Stored data entries
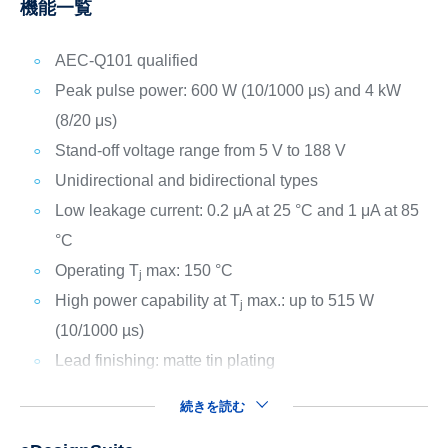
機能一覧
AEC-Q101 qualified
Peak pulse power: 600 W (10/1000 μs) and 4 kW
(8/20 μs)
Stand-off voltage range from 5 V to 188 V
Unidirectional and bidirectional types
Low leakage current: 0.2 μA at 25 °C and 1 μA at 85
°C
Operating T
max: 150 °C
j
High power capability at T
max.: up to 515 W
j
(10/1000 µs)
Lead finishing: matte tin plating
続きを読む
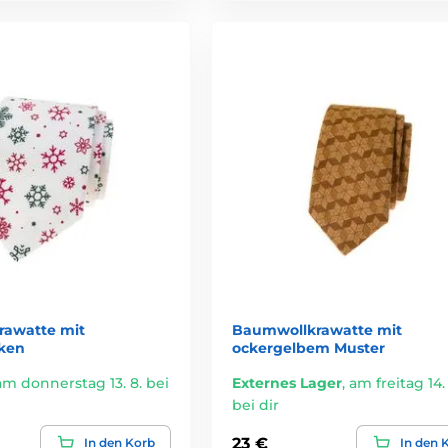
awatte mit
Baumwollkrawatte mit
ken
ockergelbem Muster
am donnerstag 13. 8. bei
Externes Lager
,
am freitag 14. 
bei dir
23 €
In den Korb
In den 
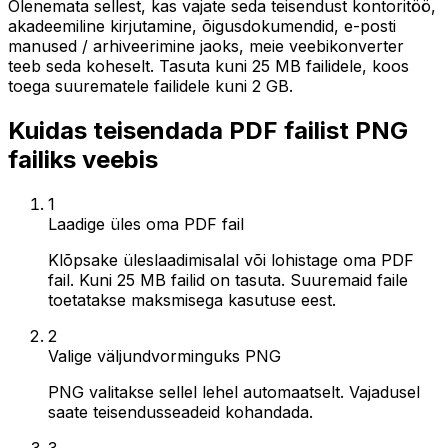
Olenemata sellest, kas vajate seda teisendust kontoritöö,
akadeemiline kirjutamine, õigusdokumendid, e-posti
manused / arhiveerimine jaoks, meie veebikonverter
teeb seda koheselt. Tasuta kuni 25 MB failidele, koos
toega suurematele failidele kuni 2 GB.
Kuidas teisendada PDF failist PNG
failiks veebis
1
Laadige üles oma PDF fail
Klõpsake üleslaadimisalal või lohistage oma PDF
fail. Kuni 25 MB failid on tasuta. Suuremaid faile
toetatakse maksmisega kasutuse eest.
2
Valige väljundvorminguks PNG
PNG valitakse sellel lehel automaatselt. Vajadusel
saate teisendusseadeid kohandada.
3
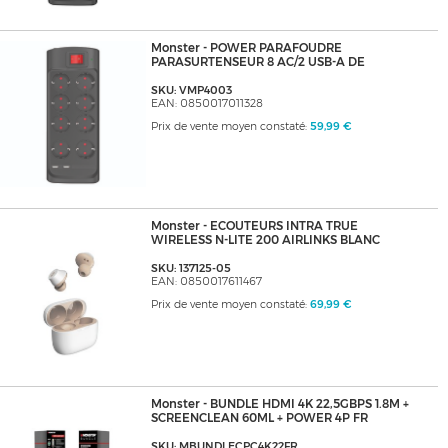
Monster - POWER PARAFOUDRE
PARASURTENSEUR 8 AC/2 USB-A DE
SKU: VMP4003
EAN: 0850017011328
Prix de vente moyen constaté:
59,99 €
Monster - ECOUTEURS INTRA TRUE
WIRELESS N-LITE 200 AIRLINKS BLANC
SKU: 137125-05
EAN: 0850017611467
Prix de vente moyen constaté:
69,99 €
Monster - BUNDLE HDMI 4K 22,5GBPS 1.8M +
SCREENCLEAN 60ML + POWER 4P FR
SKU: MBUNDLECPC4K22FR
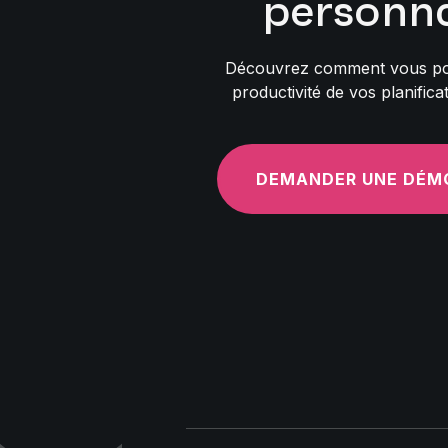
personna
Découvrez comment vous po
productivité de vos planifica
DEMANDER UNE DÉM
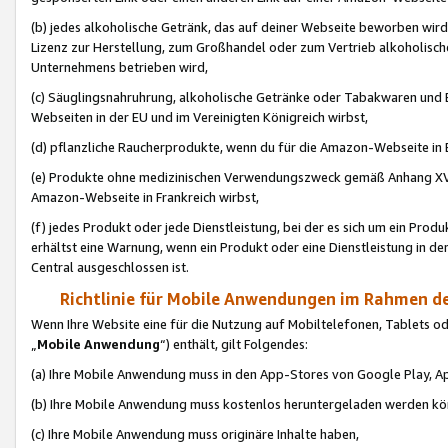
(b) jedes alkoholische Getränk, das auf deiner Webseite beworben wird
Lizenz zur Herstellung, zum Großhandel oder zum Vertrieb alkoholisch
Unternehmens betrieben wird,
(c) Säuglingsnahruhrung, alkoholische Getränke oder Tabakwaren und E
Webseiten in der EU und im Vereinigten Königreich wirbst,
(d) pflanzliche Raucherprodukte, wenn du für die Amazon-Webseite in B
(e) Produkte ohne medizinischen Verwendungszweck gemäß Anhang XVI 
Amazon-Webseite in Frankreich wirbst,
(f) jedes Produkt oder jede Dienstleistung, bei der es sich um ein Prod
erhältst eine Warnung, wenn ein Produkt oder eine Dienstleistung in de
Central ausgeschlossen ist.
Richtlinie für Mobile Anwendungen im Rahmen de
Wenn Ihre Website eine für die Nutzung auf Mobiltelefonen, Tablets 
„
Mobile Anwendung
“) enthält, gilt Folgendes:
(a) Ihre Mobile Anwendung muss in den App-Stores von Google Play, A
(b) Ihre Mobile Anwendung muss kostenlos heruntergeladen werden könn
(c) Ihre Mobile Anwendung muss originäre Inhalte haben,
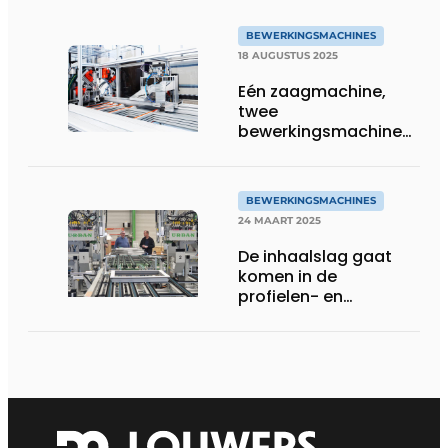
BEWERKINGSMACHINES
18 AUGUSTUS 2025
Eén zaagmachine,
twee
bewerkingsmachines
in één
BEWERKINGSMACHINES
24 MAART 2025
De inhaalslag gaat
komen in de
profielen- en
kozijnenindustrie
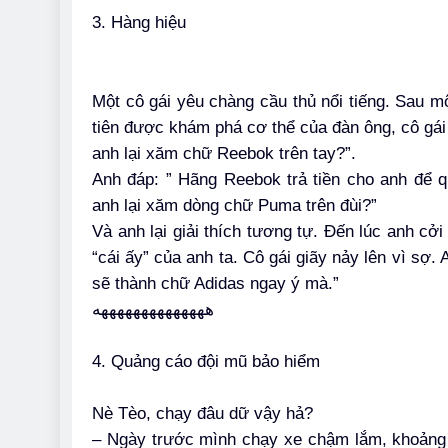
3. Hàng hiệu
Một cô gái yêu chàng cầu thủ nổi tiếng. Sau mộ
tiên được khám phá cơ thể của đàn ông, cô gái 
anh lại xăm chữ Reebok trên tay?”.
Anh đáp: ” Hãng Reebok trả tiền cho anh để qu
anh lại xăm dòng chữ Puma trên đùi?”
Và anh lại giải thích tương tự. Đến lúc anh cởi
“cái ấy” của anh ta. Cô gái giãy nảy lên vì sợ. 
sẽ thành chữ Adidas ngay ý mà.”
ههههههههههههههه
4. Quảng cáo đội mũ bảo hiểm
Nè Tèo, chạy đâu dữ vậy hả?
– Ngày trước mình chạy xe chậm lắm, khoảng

* * *

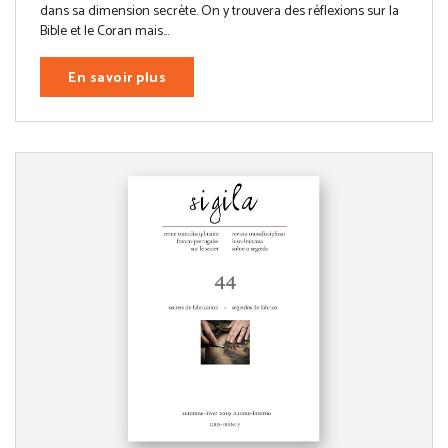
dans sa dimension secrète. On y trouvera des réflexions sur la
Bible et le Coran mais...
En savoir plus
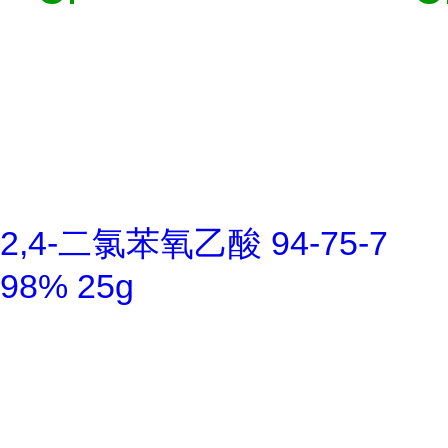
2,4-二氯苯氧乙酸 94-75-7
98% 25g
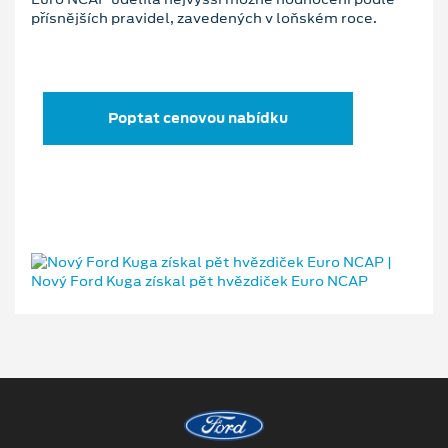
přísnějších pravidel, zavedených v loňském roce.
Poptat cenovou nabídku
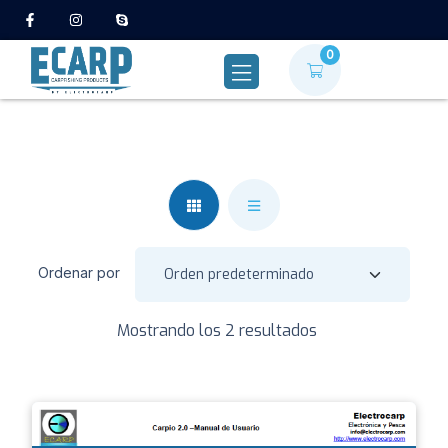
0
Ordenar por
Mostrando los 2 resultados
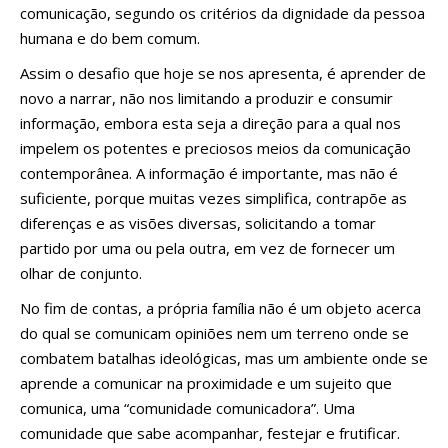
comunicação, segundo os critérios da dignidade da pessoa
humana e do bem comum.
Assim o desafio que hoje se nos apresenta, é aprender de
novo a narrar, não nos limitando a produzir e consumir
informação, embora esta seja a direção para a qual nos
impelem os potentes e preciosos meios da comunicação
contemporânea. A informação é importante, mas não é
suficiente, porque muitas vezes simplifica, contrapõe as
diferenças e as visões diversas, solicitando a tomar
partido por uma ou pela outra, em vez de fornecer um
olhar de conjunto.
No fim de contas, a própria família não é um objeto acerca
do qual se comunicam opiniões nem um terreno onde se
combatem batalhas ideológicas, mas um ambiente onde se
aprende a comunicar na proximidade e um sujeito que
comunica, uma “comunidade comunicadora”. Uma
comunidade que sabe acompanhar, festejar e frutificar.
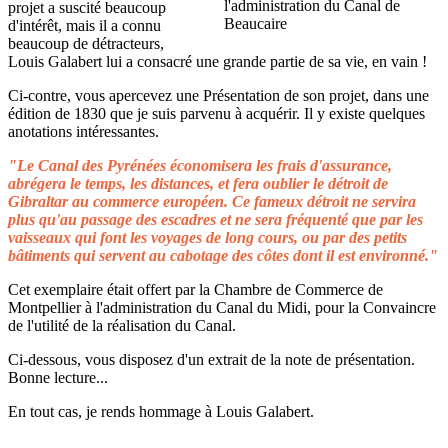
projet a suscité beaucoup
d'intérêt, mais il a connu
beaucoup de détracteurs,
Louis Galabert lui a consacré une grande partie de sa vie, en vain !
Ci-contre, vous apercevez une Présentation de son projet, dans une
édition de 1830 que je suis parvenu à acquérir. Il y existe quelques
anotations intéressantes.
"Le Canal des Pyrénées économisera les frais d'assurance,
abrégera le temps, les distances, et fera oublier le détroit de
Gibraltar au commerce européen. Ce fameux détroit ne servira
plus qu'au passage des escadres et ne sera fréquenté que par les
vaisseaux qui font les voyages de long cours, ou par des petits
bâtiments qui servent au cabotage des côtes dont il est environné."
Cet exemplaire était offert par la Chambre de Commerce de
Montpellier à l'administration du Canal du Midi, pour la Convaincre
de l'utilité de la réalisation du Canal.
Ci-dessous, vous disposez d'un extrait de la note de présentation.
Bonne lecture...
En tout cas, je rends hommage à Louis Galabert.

...

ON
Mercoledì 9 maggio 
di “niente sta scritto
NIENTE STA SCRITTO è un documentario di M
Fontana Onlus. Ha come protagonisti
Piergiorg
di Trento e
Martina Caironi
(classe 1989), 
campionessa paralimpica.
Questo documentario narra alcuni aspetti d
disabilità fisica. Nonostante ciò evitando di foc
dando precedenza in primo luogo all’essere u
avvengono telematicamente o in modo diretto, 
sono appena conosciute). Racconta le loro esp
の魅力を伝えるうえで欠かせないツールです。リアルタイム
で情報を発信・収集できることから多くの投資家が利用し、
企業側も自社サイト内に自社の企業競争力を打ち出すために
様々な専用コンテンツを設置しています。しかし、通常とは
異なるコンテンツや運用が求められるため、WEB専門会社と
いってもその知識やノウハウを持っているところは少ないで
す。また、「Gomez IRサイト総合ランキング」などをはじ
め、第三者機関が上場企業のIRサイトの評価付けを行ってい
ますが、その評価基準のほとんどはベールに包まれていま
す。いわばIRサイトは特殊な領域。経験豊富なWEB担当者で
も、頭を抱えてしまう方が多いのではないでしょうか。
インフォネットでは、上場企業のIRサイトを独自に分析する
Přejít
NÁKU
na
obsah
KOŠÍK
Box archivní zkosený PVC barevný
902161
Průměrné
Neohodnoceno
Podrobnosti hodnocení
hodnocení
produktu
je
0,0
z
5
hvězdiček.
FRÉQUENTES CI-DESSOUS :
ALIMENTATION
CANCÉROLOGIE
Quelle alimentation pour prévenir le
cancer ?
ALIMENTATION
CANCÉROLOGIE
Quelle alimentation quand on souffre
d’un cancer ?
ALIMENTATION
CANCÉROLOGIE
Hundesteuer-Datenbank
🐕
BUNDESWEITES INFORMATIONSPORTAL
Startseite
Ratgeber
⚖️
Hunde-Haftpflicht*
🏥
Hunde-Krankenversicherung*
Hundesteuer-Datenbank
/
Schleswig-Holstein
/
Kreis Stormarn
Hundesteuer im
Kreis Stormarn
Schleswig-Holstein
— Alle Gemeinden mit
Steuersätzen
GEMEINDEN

• **Exercise directions**:
After locating the line holding "manused / arhiveerimine" above, output exactly that line and every line after it through the line holding "Laadige üles oma PDF fail". Include nothing else.

• **Solved exercise**:
manused / arhiveerimine jaoks, meie veebikonverter
teeb seda koheselt. Tasuta kuni 25 MB failidele, koos
toega suurematele failidele kuni 2 GB.
Kuidas teisendada PDF failist PNG
failiks veebis
1
Laadige üles oma PDF fail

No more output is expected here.